I can see that there will be certain challenges in blogging through the Psalms. The blueletterbible.org reading plan for day 165 prescribed Psalms 1-8, a manageable portion of Scripture for reading. Those eight short psalms were not connected thematically. Neither are the seven-or-eight psalms assigned for today.
That's right, seven or eight. Psalms 9 and 10 were most likely a single composition. The Septuagint and Jerome's Vulgate both treated them as one Psalm. There is an alphabetical acrostic pattern that spans the two psalms in Hebrew. (Alphabetical acrostics occur in other psalms as well). In the case of Psalms 9-10 the pattern is imperfect. Some letters are omitted. I'm not sure if this represents the circumstances of their composition or a corruption in the text.
All of the psalms in today's reading have ancient headings ascribing their authorship to David. All of them, that is, except Psalm 10 which has no heading, another bit of evidence suggesting that 9 and 10 are actually a single work. Together they make up a prayer for God's help against enemies.

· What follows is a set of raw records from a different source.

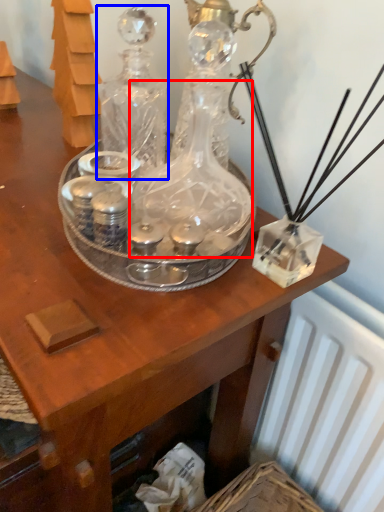 Question: Which object is closer to the camera taking this photo, glass bottle (highlighted by a red box) or glass bottle (highlighted by a blue box)?

Choices:
 (A) glass bottle
 (B) glass bottle

Answer: (A) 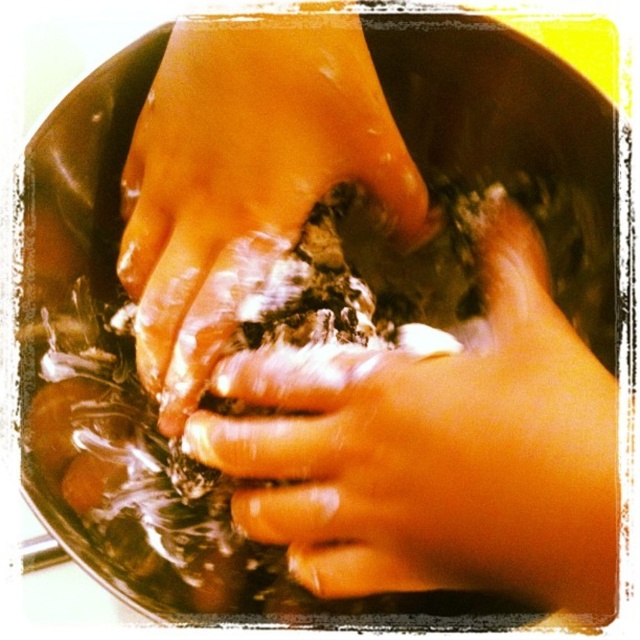 Who is higher up, smooth skin hands at center or dry skin at center?

dry skin at center is higher up.

Between point (561, 548) and point (349, 42), which one is positioned in front?

Point (561, 548) is in front.

You are a GUI agent. You are given a task and a screenshot of the screen. Output one action in this format:
    pyautogui.click(x=<x>, y=<y>)
    Task: Click on the smooth skin hands at center
    Image resolution: width=640 pixels, height=640 pixels.
    Given the screenshot: What is the action you would take?
    pyautogui.click(x=436, y=451) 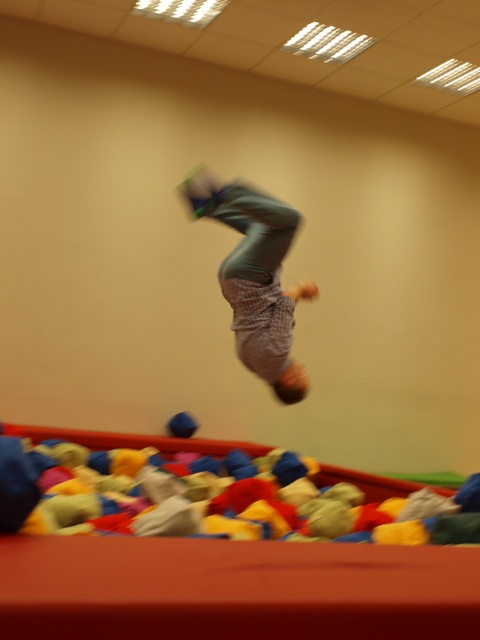 You are standing at the starting position and see two points marked in the image. Which point is closer to you, point (388, 531) or point (264, 326)?

Point (388, 531) is in front of point (264, 326), so it is closer to you. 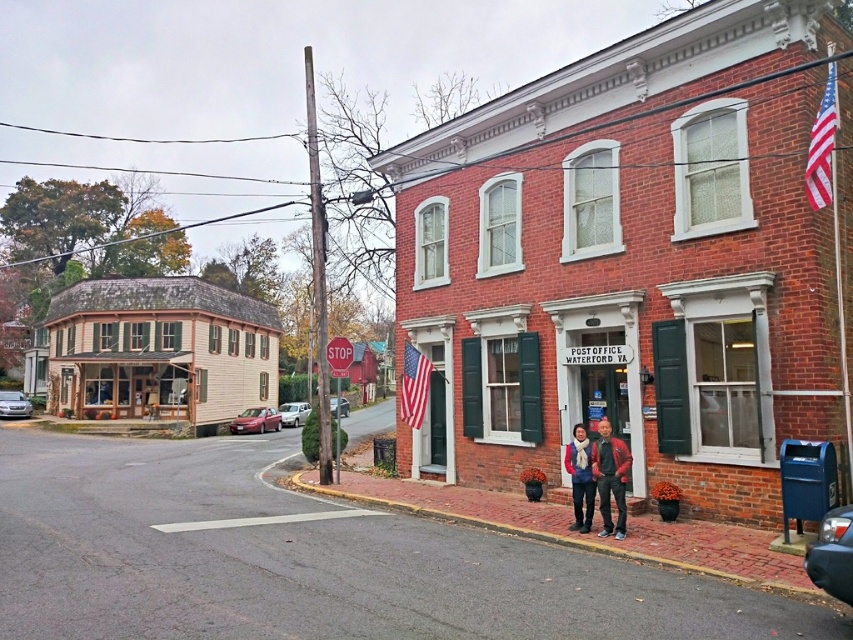 Question: Which of the following is the closest to the observer?

Choices:
 (A) light beige wood siding at left
 (B) red leather jacket at center
 (C) red metal stop sign at center
 (D) red fabric flag at upper right

Answer: (D)

Question: Observing the image, what is the correct spatial positioning of red fabric flag at upper right in reference to matte blue scarf at center?

Choices:
 (A) below
 (B) above

Answer: (B)

Question: Is light beige wood siding at left bigger than red metal stop sign at center?

Choices:
 (A) yes
 (B) no

Answer: (A)

Question: Which point appears farthest from the camera in this image?

Choices:
 (A) pyautogui.click(x=817, y=202)
 (B) pyautogui.click(x=418, y=406)
 (C) pyautogui.click(x=579, y=448)

Answer: (B)

Question: Can you confirm if american flag at center is wider than red metal stop sign at center?

Choices:
 (A) no
 (B) yes

Answer: (A)

Question: Which object is the closest to the american flag at center?

Choices:
 (A) light beige wood siding at left
 (B) matte blue scarf at center
 (C) red fabric flag at upper right

Answer: (B) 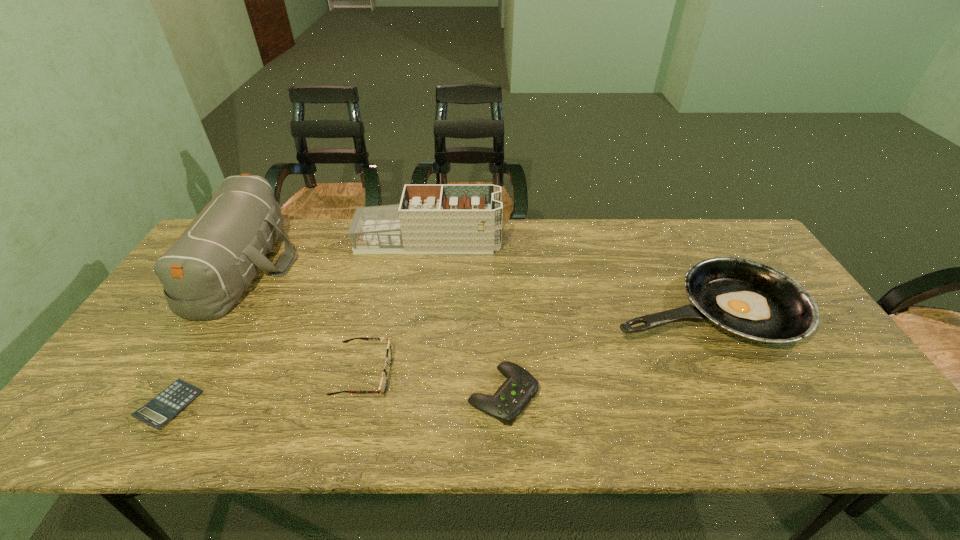 Where is `free area in between the dollhouse and the fifth tallest object`? This screenshot has height=540, width=960. free area in between the dollhouse and the fifth tallest object is located at coordinates (466, 318).

Image resolution: width=960 pixels, height=540 pixels. What are the coordinates of `unoccupied area between the shortest object and the frying pan` in the screenshot? It's located at (437, 357).

You are a GUI agent. You are given a task and a screenshot of the screen. Output one action in this format:
    pyautogui.click(x=<x>, y=<y>)
    Task: Click on the empty location between the duffel bag and the calculator
    The image size is (960, 540).
    Given the screenshot: What is the action you would take?
    pyautogui.click(x=207, y=335)

The height and width of the screenshot is (540, 960). I want to click on empty space that is in between the frying pan and the fifth shortest object, so click(x=566, y=275).

You are a GUI agent. You are given a task and a screenshot of the screen. Output one action in this format:
    pyautogui.click(x=<x>, y=<y>)
    Task: Click on the unoccupied area between the third shortest object and the duffel bag
    
    Given the screenshot: What is the action you would take?
    coord(304,320)

Identify the location of free space between the third shortest object and the calculator. coord(267,390).

Identify the location of free space between the fifth tallest object and the duffel bag. The image size is (960, 540). (374, 330).

You are a GUI agent. You are given a task and a screenshot of the screen. Output one action in this format:
    pyautogui.click(x=<x>, y=<y>)
    Task: Click on the free space that is in between the third shortest object and the fifth tallest object
    The height and width of the screenshot is (540, 960).
    Given the screenshot: What is the action you would take?
    pyautogui.click(x=433, y=384)

Identify the location of object that stands as the second closest to the fifth tallest object. The image size is (960, 540). (747, 299).

Locate which object is the fourth closest to the control. Please provide its 2D coordinates. Your answer should be formatted as a tuple, i.e. [(x, y)], where the tuple contains the x and y coordinates of a point satisfying the conditions above.

[(204, 273)] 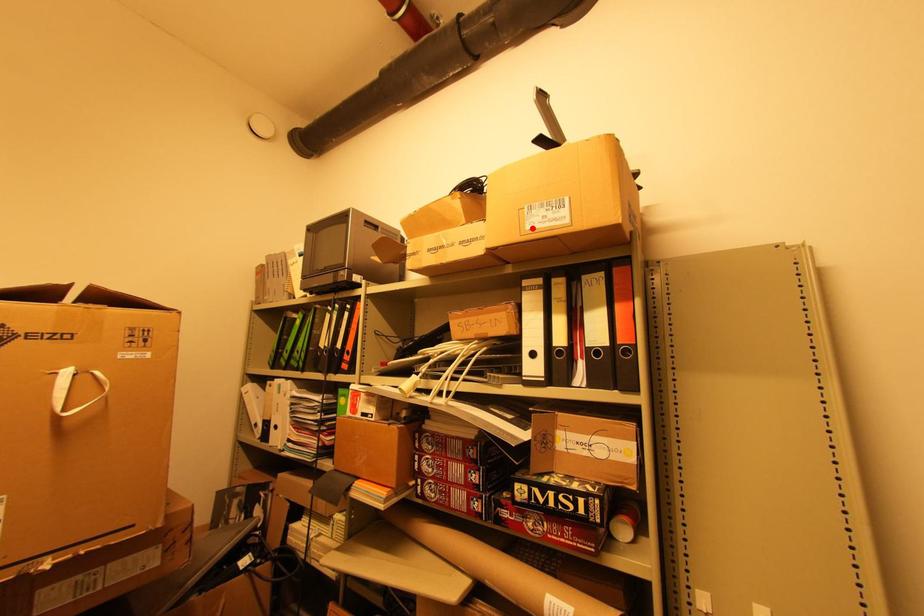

The ascription of any of the Psalms to David is at least debatable, probably improbable, and possibly impossible. Those psalms that are related to specific incidents in the life of David do suggest the kind of circumstances in which these prayers and songs might be useful.
Psalm 11 is a song of trust. Psalms 12 and 13 are prayers for deliverance.
Psalm 14 can probably be categorized as wisdom literature. It begins:
"Fools say in their heart, 'There is no God.'"
In spite of the way that fundamentalists sometimes quote this verse, it is not a denunciation of philosophical atheism. That concept did not exist in ancient Israel. Psalm 14 is, rather, a condemnation of godless behavior. Of those who act as if God were not a factor.
Psalm 15 may be a liturgy for entering the temple. Interestingly it is not ritual cleanness that gains one admission to the temple, but moral rightness.
Psalm 16 is a statement of faith in YHWH. The psalmist lives among people who worship other gods. I'm sure that scholars have suggested dates for the composition of this psalm. Shooting from the hip I'd say that it fits any number of times in the history of Israel from settlement to exile.
That's the thing about the psalms. They were composed at specific times, for particular purposes, and to address unique circumstances but they can easily be generalized to the situations in which readers find themselves.
Anyway, the challenge of blogging the psalms is going to be dealing with the sheer volume of thematic matter contained in relatively few words.